From railing against “millionaires and billionaires” of America’s most prominent political figures to the pervasive social justice warrior rhetoric on white privilege and the patriarchy, Dzerzhinsky’s premises are more apparent in American society than anyone might care to admit. And perhaps most stunning of all, we as a nation cannot see it and do not know it. This blindness, ignorance, or combination of both speaks to the effectiveness of a communism that we may have “vanquished” in a conventional sense – the Soviet Union fell, albeit without its murderous leaders ever being put on trial and punished for their crimes – but the ideas of which are powerful as ever.

Prof. Morson quotes Lenin, who said “Morality is entirely subordinated to the class struggle of the proletariat.” The means are what matters. Ends are irrelevant. The struggle is inherently moral. Get on the “right side of history.” This is how you get the Affordable Care Act the effects of which are diametrically opposed to its name.

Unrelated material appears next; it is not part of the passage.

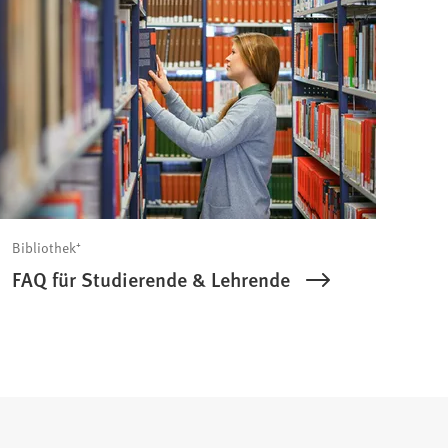
Bibliothek⁺
FAQ für Studierende & Lehrende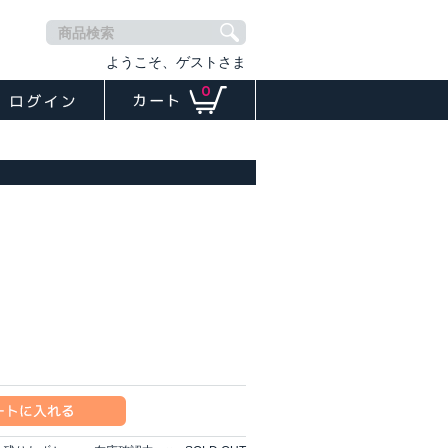
商品検索
ようこそ、ゲストさま
0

Prof. Morson quotes Trotsky on the Communist Party:

Comrades, none of us wishes or is able to be right against his Party. The Party in the last analysis is always right, because the Party is the sole historical instrument given the proletariat for the solution of its basic problems … I know that one cannot be right against the party. It is only possible to be right with the Party and through the Party for history has not created other ways for the realization of what is right.

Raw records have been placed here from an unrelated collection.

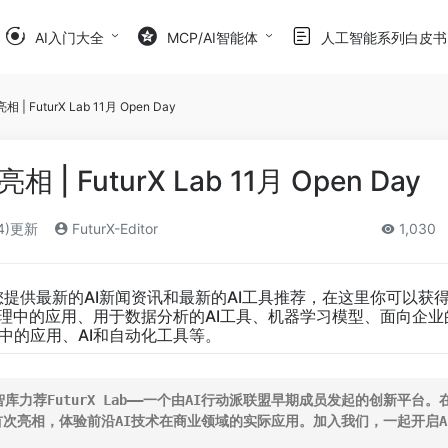
AI入门大全
MCP/AI智能体
人工智能系列白皮书
相 | FuturX Lab 11月 Open Day
亮相 | FuturX Lab 11月 Open Day
24)更新
FuturX-Editor
1,030
您提供最新的AI新闻资讯和最新的AI工具推荐，在这里你可以获
管理中的应用、用于数据分析的AI工具、机器学习模型、面向企业的o 
中的应用、AI和自动化工具等。
智库力荐FuturX Lab——一个由AI行动派联盟早期成员发起的创新平台
术的首次亮相，体验前沿AI技术在商业领域的实际应用。加入我们，一起开启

The progressivism that pervades our government, our media, and our schools — as well as the consequence of not adhering to such an ideology — testify to the power of The Party.

Prof. Morson continues:

Is it any wonder that those who reject human rights, treat people in terms of friendly or enemy groups, place no moral limit on action, and are certain that whatever they do is right should wind up committing colossal evil?

Although the Left in America would take issue with the idea that the violation of individual liberty represents a rejection of human rights, does any statement better describe the party of class warfare, Clintonian notions of right and wrong, and all manner of disasters from Obamacare to open borders and suicidal “Countering Violent Extremism”?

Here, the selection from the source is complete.